His sister-in-law, Pam Claytor, then a first grade teacher in Howard County, Md., asked him to make a video for her students as a “brain break” during class; it was so successful that other elementary schools in the area began using it. Because the students didn’t have drums to use, or a percussionist to perform live for them in class, Wakefield instead wrote music that he combined with the boxing-like movements, and that’s how Drumboxing came into being.

Drumboxing co-founder, Christina Hinds, poses against a punching bag with the Drumboxing logo.

Drumboxing co-founder Christina Hinds was blown away when she first saw the new exercise technique.

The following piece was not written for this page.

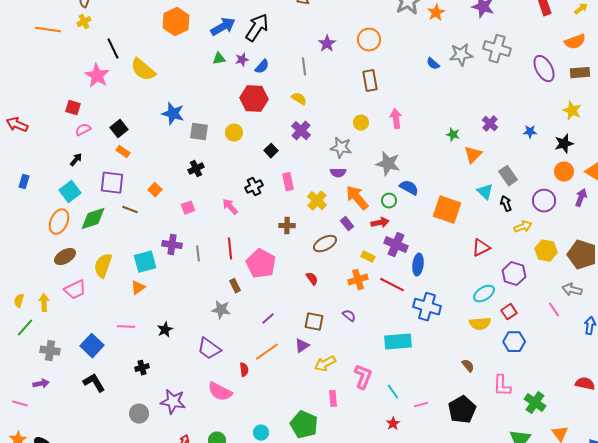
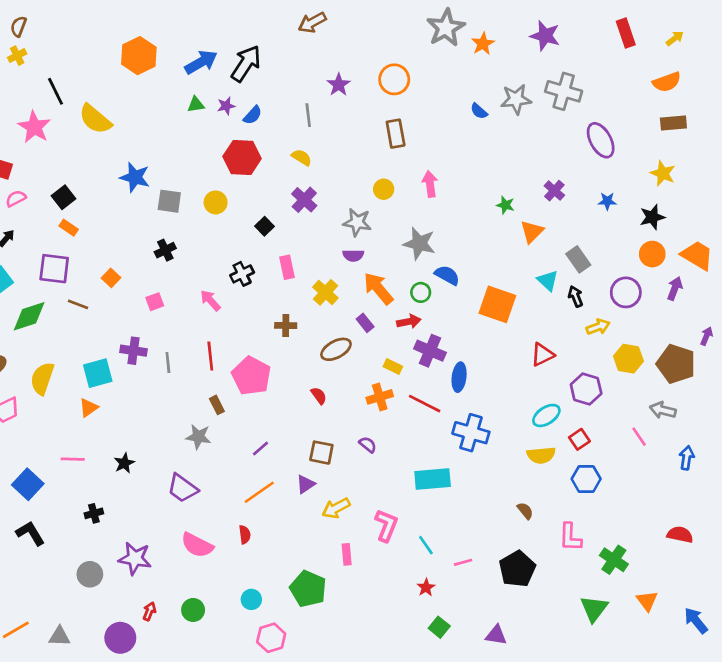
purple ellipse: (544, 69) -> (601, 140), moved
red semicircle: (244, 370) -> (245, 535), moved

(Brian van der Brug / Los Angeles Times)

Meanwhile, 40-year-old Hinds, who grew up between Beverly Hills and Malibu, was at the intersection of sports and science. She studied psychology at Pepperdine University and played professional beach volleyball for the Greek national team from 2007 to 2012 (her dad is Greek). As part of her subsequent wellness and personal training business — along with a documentary she was then producing about “second acts” in life — she was interviewing neuroscientists at USC, including Fox, who were studying the effects of purpose on performance.

“I was interested in flow state,” Hinds says. “Flow state is when you’re completely present and nothing else matters — that’s when you have peak performance. Drumboxing absolutely puts you in flow state.”

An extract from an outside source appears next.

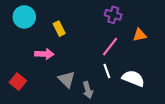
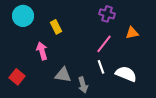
pink arrow: (44, 54) -> (42, 51), turned -108
gray triangle: (67, 79) -> (63, 75), turned -36

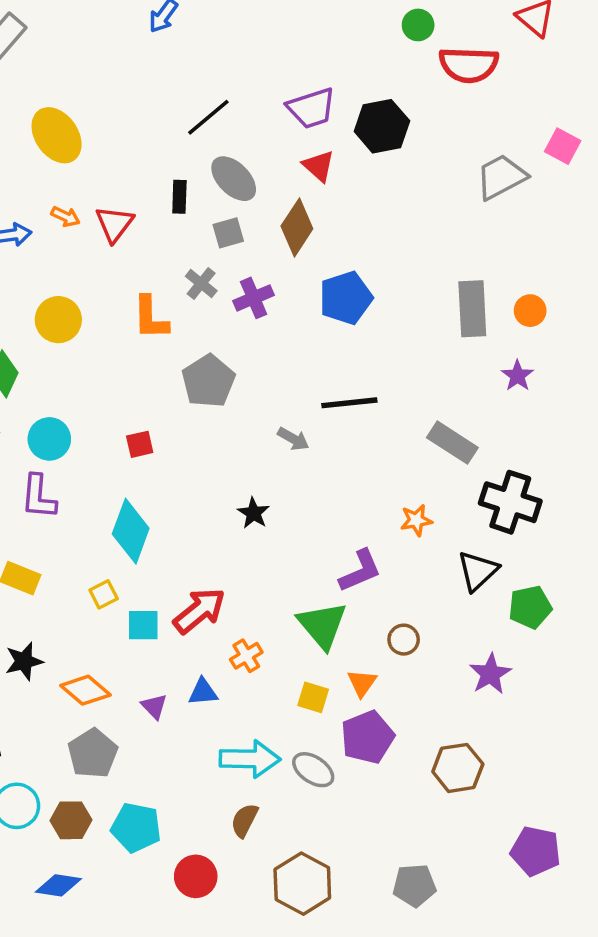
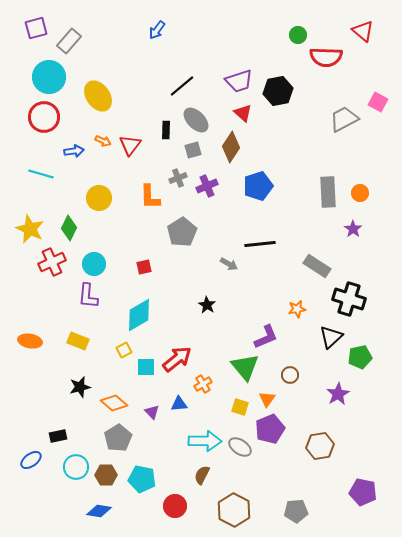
gray cross: (201, 283) -> (178, 178), turned 30
cyan diamond: (131, 531) -> (139, 315), turned 40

It was Fox who introduced Wakefield and Hinds in 2019 because of their mutual interests.

Wakefield performed a Drumboxing demo in Hinds’ Point Dume driveway, with his then-18-year-old daughter, Morgan, demonstrating the technique.

“It blew my mind,” Hinds says.

They decided to take Drumboxing to the masses, holding pop-up classes in people’s homes at first. “I thought: This is not just for athletes. It’s for entrepreneurs, it’s for creatives, it’s for moms with busy lives and seniors. This is for everybody,” Hinds says, adding that Drumboxing can be performed as a low-impact or high-impact exercise.

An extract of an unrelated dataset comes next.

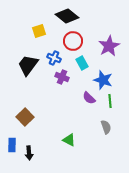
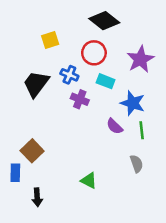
black diamond: (67, 16) -> (104, 21), moved
cyan rectangle: (82, 63) -> (106, 81), turned -40
blue rectangle: (12, 145) -> (15, 173), moved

“My goal is to be able to pick up my granddaughter for as long as she wants me to,” says Maria Moyer, a 58-year-old artist who takes Drumboxing regularly. “I know I’m getting a good cardio workout because I keep track of my heart rate. But for somebody who spent most of her life feeling like the most coordinated person, often I’m totally backwards from everyone else — and it makes me laugh. It feels like play.”

The long-term plan for Drumboxing is to make it a “brain hub,” Hinds says, where visitors can take EEGs of their brains before and after classes and attend workshops led by neuroscientists and others.

The exclusivity of Drumboxing is a concern. The Malibu class costs $45 for a 55-minute session (or $200 for a package of five).

Drumboxing co-founder John Wakefield stands in front of the class, his hands hovering over conga heads on pedestals.

Drumboxing, which Wakefield says hones focus and resilience, includes a wind-down session that could be considered what he terms “meditation in motion.”

(Brian van der Brug / Los Angeles Times)

Wakefield and Hinds acknowledge that the price is steep but say that’s because they’re just getting started. The Malibu studio, launched with funds from lead investors Peter and Sandra Lowy, is meant to be a flagship space. They’re developing a series of nomadic pop-ups, to take classes around Los Angeles for a fraction of the cost. They’re also developing an online platform on which students can buy drum sets and livestream classes or take archived classes. There will also be drumless online classes, incorporating sync-alt patterns using hands and feet, as well as lower-impact, seated versions of classes.

“We want to make sure people can do this outside of Malibu,” Hinds says. “We’re also starting a teacher training course. With more instructors, we’ll be able to be in more places at once, and that’ll bring down the cost a lot.”

After class, Wakefield adds that — for all its focus on the brain, a kind of “meditation in motion” — Drumboxing shouldn’t be discounted as a cardio exercise that’s also good for agility training.

A low-impact workout might burn 200 to 400 calories, he says, and a high-impact version, about 600 to 800 calories.

At which point Hinds jumps in: “But we count brainwaves more than we count calories!”